-- Exercise details --
Which lines in the records below contain the word "Bindeer"? Copy each one out.

(Items listed in a dataset)
╔══
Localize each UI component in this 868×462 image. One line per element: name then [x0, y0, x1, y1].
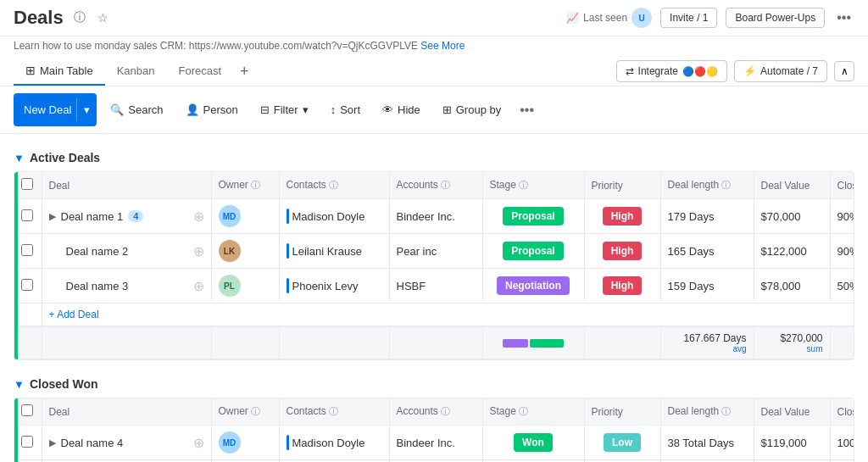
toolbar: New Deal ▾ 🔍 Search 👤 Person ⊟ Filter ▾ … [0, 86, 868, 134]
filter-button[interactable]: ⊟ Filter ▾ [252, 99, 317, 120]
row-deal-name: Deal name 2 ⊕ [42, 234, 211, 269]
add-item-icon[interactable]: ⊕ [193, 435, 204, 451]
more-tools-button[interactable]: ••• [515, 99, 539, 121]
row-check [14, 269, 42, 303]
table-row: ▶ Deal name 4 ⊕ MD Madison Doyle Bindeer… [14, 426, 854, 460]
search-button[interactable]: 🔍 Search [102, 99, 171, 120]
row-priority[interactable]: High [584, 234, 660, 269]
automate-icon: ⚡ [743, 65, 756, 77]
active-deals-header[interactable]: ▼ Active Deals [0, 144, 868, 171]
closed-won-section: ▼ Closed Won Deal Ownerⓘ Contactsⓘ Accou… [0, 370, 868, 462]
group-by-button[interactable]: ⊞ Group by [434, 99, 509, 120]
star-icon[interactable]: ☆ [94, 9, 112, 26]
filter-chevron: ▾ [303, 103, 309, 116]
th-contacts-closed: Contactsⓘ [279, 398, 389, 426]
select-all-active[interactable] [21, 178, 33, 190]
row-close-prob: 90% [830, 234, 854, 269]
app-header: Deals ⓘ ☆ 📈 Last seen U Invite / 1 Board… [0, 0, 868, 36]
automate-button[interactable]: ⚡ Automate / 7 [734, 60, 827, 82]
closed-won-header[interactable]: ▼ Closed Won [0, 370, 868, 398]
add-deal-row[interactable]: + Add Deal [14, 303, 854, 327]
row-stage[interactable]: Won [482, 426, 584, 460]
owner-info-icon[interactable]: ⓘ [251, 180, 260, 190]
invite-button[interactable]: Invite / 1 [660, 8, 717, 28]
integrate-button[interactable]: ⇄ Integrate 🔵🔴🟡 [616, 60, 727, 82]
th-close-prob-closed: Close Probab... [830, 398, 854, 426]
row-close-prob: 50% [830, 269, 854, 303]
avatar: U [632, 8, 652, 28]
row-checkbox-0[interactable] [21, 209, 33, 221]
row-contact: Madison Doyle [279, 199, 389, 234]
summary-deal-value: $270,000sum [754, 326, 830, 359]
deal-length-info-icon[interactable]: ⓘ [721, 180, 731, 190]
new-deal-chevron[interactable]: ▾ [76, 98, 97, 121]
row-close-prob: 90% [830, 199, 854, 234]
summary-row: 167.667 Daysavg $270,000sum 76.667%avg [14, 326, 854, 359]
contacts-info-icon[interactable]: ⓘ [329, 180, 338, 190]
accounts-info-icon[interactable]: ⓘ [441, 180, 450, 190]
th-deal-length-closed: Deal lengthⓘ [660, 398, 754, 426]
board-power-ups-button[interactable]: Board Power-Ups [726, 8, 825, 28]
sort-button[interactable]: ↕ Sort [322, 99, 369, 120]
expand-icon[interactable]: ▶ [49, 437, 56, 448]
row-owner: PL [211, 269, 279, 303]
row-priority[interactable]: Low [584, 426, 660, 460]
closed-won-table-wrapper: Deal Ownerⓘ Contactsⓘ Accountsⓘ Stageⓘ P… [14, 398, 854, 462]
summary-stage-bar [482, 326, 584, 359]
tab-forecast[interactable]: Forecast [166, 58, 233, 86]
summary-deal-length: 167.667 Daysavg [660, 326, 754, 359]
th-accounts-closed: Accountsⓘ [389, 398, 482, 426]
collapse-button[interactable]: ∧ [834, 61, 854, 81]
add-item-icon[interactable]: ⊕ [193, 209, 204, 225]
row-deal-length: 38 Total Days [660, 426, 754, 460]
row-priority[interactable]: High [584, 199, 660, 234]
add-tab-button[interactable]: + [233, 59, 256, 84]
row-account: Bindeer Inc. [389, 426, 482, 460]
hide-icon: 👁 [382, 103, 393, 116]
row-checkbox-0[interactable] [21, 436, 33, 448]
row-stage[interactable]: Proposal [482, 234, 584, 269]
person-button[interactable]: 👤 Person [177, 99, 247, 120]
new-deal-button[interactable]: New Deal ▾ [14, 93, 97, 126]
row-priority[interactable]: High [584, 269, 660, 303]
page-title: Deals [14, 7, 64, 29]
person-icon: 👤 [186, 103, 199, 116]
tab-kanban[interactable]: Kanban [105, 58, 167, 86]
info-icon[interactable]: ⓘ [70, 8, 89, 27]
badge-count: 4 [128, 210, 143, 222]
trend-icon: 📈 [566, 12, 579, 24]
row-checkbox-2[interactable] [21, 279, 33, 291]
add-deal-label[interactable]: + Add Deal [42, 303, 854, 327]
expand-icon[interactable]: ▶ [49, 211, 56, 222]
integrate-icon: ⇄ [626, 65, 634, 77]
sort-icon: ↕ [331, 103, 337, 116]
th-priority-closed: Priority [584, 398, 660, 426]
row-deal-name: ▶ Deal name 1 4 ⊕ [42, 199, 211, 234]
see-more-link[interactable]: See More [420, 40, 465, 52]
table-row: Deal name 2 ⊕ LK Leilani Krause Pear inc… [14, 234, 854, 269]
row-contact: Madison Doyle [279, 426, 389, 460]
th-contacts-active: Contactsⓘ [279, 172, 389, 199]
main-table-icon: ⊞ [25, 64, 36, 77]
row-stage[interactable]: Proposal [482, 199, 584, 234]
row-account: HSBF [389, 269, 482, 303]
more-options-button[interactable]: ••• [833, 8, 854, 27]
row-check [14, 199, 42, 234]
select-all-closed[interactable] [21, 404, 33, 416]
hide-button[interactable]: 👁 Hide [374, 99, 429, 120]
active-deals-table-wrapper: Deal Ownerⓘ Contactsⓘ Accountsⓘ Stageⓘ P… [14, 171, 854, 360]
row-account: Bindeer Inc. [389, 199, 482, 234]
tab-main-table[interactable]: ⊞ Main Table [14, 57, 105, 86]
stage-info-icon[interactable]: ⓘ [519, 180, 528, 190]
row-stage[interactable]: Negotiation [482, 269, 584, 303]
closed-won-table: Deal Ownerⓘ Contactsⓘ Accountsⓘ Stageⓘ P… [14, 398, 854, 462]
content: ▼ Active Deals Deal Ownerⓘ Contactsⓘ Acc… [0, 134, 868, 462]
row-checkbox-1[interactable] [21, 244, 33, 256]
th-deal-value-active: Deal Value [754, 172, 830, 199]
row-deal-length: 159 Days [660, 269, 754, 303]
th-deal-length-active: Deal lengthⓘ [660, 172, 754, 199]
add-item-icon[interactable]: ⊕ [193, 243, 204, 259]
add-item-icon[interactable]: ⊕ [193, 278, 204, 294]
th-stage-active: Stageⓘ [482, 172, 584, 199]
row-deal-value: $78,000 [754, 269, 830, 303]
╚══
╔══
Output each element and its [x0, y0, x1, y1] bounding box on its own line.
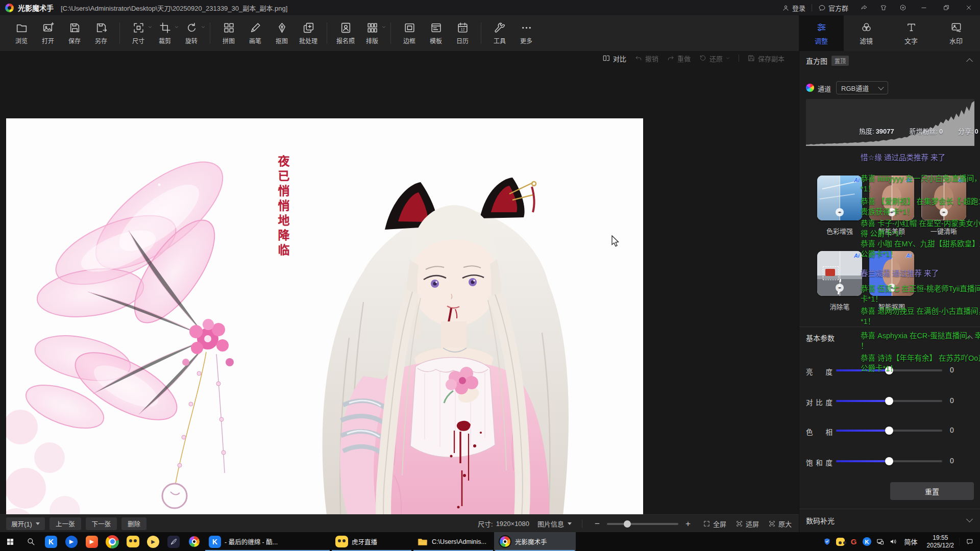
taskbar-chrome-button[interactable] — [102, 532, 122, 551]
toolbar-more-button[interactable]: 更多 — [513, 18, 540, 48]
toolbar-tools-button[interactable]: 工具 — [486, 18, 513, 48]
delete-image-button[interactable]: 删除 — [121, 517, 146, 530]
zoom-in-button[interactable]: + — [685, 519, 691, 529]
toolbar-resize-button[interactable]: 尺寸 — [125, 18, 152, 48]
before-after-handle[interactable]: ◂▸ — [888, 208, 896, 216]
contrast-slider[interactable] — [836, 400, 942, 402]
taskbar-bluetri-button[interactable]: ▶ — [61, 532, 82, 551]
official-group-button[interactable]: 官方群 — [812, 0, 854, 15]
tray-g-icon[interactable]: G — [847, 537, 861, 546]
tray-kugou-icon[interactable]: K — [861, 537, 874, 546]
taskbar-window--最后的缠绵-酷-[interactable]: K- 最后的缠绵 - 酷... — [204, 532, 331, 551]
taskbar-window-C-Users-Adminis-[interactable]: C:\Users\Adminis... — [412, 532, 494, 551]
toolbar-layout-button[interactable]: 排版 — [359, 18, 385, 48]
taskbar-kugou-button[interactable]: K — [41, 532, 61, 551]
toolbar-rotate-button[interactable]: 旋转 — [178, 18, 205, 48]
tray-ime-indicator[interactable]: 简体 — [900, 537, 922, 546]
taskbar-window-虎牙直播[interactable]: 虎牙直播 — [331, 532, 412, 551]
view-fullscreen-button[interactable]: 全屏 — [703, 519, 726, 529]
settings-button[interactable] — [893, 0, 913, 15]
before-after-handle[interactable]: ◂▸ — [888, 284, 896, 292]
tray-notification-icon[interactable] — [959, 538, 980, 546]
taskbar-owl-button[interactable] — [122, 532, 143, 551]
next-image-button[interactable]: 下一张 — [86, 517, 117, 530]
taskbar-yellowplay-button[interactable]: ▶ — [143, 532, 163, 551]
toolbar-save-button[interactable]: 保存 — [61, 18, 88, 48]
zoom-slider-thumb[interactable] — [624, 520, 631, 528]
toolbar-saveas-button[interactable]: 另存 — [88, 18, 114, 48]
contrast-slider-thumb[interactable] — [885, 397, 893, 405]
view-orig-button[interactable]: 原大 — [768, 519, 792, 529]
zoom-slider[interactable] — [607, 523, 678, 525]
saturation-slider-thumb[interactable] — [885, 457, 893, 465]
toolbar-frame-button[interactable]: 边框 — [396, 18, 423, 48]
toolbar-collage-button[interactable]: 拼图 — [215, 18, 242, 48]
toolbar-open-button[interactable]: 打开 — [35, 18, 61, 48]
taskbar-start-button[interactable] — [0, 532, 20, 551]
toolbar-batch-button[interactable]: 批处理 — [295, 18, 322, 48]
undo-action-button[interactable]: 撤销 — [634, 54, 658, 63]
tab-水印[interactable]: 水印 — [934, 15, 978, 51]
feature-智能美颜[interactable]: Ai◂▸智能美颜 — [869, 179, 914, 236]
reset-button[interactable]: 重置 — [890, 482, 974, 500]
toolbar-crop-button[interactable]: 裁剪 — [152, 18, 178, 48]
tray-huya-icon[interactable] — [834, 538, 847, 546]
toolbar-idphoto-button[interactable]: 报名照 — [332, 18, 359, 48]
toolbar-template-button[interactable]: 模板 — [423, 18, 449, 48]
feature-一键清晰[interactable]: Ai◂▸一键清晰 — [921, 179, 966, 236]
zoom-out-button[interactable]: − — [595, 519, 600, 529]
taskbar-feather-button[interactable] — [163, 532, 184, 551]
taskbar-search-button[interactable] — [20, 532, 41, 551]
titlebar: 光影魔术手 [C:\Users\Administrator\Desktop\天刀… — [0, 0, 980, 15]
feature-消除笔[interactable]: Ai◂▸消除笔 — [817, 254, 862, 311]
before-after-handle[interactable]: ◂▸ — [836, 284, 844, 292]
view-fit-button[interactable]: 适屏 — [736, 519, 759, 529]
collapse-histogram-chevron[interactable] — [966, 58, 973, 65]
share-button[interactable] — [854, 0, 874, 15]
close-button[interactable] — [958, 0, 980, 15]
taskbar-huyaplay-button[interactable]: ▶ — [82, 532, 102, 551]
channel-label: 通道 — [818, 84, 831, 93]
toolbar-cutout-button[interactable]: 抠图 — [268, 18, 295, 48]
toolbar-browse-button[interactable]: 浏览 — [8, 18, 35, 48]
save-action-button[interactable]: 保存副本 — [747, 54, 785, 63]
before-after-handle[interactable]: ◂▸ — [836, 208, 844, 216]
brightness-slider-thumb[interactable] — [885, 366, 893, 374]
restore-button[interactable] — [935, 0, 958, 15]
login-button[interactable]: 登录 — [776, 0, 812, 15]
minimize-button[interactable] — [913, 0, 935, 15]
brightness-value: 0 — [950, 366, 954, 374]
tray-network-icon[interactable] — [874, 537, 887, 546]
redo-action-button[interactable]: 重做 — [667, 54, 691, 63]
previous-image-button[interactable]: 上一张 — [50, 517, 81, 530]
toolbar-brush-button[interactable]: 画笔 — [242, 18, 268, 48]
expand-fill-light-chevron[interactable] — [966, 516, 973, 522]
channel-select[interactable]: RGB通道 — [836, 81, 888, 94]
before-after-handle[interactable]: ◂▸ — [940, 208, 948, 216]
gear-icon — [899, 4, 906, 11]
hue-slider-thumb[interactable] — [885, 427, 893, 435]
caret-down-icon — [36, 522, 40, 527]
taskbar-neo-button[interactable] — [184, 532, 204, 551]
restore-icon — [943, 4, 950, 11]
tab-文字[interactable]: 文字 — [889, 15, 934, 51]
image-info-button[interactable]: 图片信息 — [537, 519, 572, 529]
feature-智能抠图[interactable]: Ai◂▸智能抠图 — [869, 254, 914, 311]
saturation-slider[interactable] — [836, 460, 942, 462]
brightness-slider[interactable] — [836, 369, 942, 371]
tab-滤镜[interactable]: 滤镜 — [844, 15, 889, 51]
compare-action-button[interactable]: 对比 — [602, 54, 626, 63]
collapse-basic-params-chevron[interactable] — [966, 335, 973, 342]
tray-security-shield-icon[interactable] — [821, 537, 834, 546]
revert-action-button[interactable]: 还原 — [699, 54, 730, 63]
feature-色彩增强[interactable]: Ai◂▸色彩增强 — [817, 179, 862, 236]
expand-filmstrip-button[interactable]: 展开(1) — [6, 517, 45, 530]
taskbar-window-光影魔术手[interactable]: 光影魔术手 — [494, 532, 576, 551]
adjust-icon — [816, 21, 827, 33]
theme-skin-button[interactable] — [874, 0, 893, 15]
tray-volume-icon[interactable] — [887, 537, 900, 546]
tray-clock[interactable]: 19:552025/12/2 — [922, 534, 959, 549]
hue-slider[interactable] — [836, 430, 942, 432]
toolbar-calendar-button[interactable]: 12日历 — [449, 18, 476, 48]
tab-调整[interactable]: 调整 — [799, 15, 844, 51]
╚══
-- Problem solution --
table-row: ▶ Deal name 4 ⊕ MD Madison Doyle Bindeer… [14, 426, 854, 460]
row-account: Bindeer Inc. [389, 426, 482, 460]
row-account: Bindeer Inc. [389, 199, 482, 234]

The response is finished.